▶ Goal of the exercise: Establish the number of lines below that contain the string "related". State that number alone.

▶ Given entries:
▼▼▼

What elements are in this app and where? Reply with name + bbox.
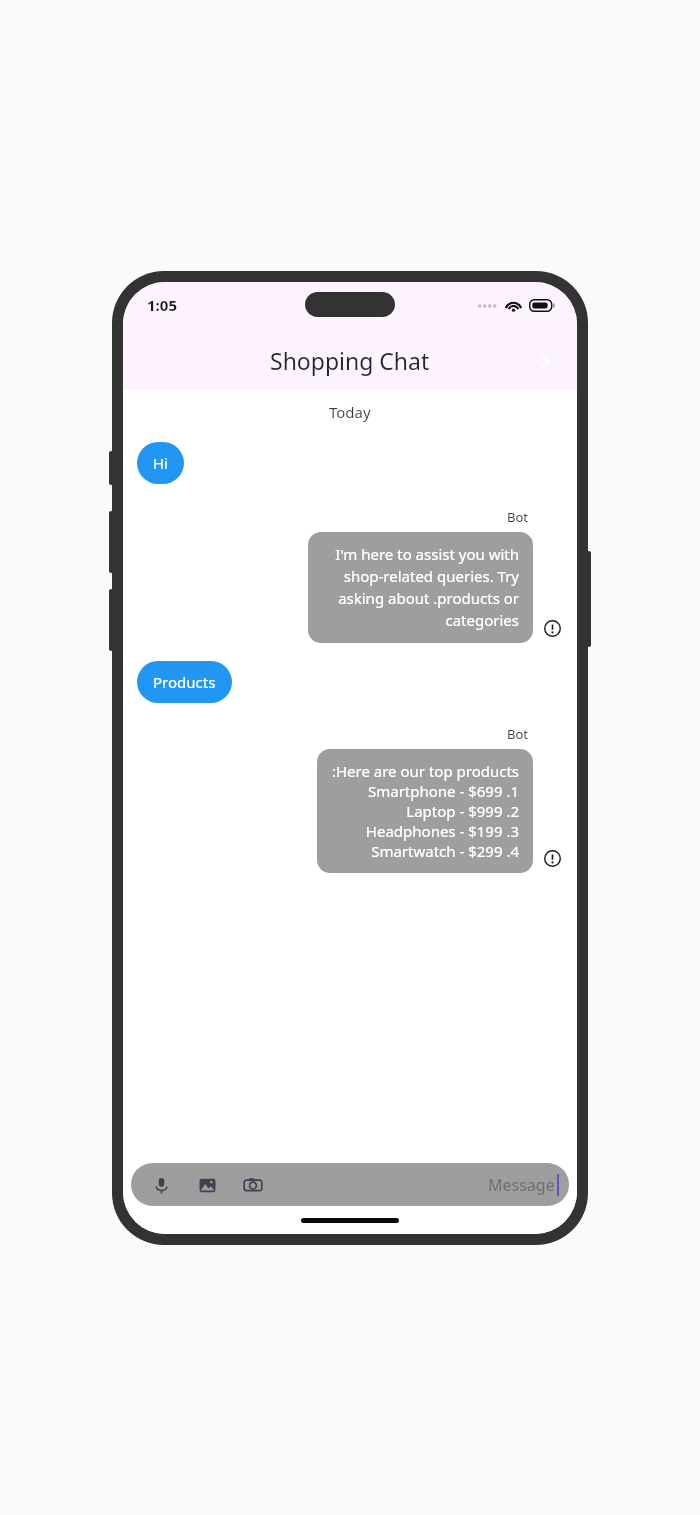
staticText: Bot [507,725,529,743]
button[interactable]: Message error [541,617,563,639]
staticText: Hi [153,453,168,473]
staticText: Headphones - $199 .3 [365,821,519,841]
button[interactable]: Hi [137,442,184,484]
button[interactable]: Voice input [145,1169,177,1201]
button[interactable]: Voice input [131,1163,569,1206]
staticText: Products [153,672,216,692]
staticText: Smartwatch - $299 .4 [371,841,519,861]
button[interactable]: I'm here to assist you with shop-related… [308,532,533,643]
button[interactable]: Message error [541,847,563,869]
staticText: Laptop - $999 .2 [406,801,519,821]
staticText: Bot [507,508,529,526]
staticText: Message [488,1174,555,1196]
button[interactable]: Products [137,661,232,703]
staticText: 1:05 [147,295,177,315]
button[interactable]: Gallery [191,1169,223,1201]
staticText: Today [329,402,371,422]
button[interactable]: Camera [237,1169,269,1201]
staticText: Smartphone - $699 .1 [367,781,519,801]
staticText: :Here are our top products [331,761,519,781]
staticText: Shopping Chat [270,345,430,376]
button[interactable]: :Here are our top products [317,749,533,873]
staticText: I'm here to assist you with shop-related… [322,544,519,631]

▲▲▲

▶ Solution for this task: 2